▸ **Record excerpts**:
[Start of section]
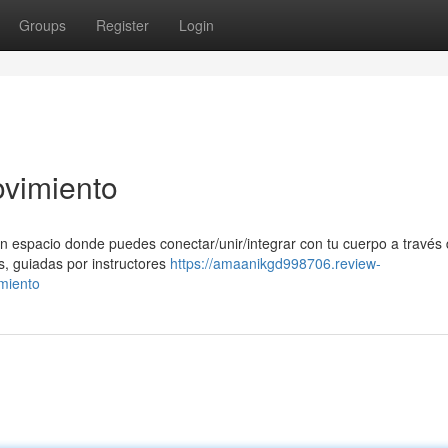
Groups
Register
Login
ovimiento
n espacio donde puedes conectar/unir/integrar con tu cuerpo a través 
s, guiadas por instructores
https://amaanikgd998706.review-
miento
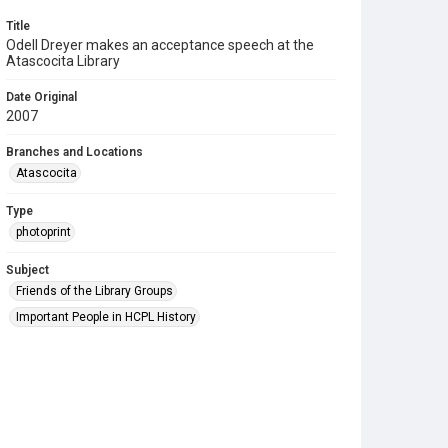
Title
Odell Dreyer makes an acceptance speech at the
Atascocita Library
Date Original
2007
Branches and Locations
Atascocita
Type
photoprint
Subject
Friends of the Library Groups
Important People in HCPL History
[End of section]
▸ **What the task requires**: Quote the records above exactly, leaving out any pictures.

▸ **Response to the exercise**:
Groups
Register
Login
ovimiento
n espacio donde puedes conectar/unir/integrar con tu cuerpo a través 
s, guiadas por instructores
https://amaanikgd998706.review-
miento
Title
Odell Dreyer makes an acceptance speech at the
Atascocita Library
Date Original
2007
Branches and Locations
Atascocita
Type
photoprint
Subject
Friends of the Library Groups
Important People in HCPL History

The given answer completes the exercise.